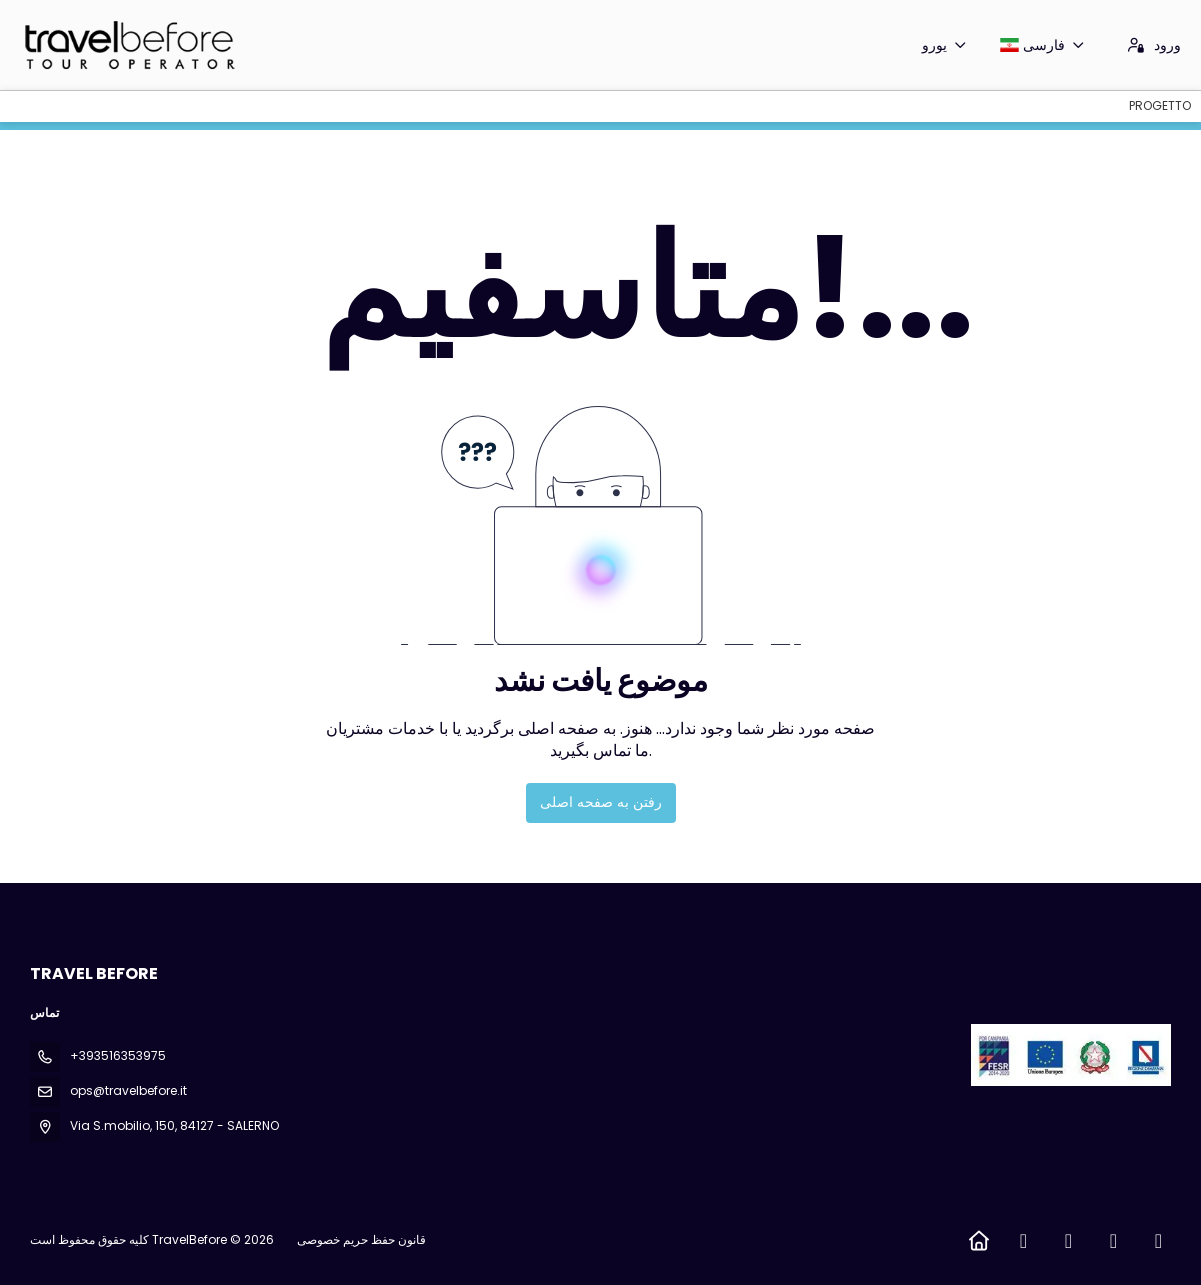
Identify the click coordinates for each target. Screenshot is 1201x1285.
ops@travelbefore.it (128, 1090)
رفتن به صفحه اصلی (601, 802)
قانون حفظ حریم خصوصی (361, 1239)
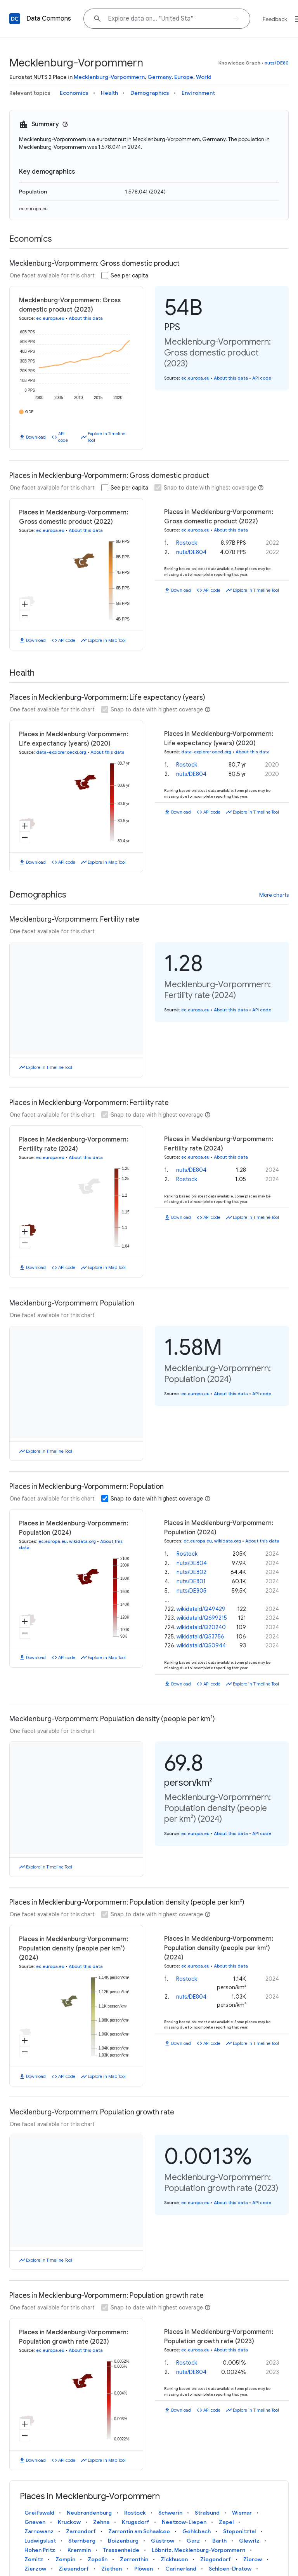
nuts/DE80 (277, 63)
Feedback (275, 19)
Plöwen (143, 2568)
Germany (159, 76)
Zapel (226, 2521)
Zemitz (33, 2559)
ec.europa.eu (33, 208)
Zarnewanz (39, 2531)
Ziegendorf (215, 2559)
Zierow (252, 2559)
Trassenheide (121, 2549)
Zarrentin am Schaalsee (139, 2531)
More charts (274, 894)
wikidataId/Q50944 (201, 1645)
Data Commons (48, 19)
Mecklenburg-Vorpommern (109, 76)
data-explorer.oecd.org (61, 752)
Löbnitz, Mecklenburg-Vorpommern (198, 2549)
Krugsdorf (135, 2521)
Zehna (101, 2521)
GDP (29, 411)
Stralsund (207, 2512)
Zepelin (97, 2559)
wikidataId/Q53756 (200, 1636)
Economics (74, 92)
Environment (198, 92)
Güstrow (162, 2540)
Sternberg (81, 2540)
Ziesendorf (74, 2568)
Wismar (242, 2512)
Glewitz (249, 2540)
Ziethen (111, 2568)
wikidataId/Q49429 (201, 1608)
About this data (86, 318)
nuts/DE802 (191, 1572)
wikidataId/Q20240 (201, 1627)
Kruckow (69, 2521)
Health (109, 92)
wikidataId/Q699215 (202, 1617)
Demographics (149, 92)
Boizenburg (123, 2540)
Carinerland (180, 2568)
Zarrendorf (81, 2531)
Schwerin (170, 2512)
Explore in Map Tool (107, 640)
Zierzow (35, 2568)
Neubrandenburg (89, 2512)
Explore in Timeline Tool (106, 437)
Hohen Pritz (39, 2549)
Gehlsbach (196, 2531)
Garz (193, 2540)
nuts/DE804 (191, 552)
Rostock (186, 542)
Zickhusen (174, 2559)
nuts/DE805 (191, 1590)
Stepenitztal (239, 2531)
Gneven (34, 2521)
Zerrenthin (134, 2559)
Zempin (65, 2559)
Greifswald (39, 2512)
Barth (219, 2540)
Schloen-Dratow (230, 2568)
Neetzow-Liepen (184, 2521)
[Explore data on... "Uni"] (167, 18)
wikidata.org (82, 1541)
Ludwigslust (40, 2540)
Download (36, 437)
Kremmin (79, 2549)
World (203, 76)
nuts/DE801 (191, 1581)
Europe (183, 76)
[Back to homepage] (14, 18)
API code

# [ASSIGNED TASK]
An exact copy of the listing is needed, minus its pictures.

# [TASK OUTPUT]
Identify the click coordinates for each target. Screenshot is 1201x1285.
ops@travelbefore.it (128, 1090)
رفتن به صفحه اصلی (601, 802)
قانون حفظ حریم خصوصی (361, 1239)
nuts/DE80 (277, 63)
Feedback (275, 19)
Plöwen (143, 2568)
Germany (159, 76)
Zapel (226, 2521)
Zemitz (33, 2559)
ec.europa.eu (33, 208)
Zarnewanz (39, 2531)
Ziegendorf (215, 2559)
Zierow (252, 2559)
Trassenheide (121, 2549)
Zarrentin am Schaalsee (139, 2531)
More charts (274, 894)
wikidataId/Q50944 (201, 1645)
Data Commons (48, 19)
Mecklenburg-Vorpommern (109, 76)
data-explorer.oecd.org (61, 752)
Löbnitz, Mecklenburg-Vorpommern (198, 2549)
Krugsdorf (135, 2521)
Zehna (101, 2521)
GDP (29, 411)
Stralsund (207, 2512)
Zepelin (97, 2559)
wikidataId/Q53756 (200, 1636)
Economics (74, 92)
Environment (198, 92)
Güstrow (162, 2540)
Sternberg (81, 2540)
Ziesendorf (74, 2568)
Wismar (242, 2512)
Glewitz (249, 2540)
Ziethen (111, 2568)
wikidataId/Q49429 (201, 1608)
About this data (86, 318)
nuts/DE802 (191, 1572)
wikidataId/Q20240 (201, 1627)
Kruckow (69, 2521)
Health (109, 92)
wikidataId/Q699215 (202, 1617)
Demographics (149, 92)
Boizenburg (123, 2540)
Carinerland (180, 2568)
Zarrendorf (81, 2531)
Schwerin (170, 2512)
Explore in Map Tool (107, 640)
Zierzow (35, 2568)
Neubrandenburg (89, 2512)
Explore in Timeline Tool (106, 437)
Hohen Pritz (39, 2549)
Gehlsbach (196, 2531)
Garz (193, 2540)
nuts/DE804 (191, 552)
Rostock (186, 542)
Zickhusen (174, 2559)
nuts/DE805 (191, 1590)
Stepenitztal (239, 2531)
Gneven (34, 2521)
Zerrenthin (134, 2559)
Zempin (65, 2559)
Greifswald (39, 2512)
Barth (219, 2540)
Schloen-Dratow (230, 2568)
Neetzow-Liepen (184, 2521)
[Explore data on... "Uni"] (167, 18)
wikidata.org (82, 1541)
Ludwigslust (40, 2540)
Download (36, 437)
Kremmin (79, 2549)
World (203, 76)
nuts/DE801 (191, 1581)
Europe (183, 76)
[Back to homepage] (14, 18)
API code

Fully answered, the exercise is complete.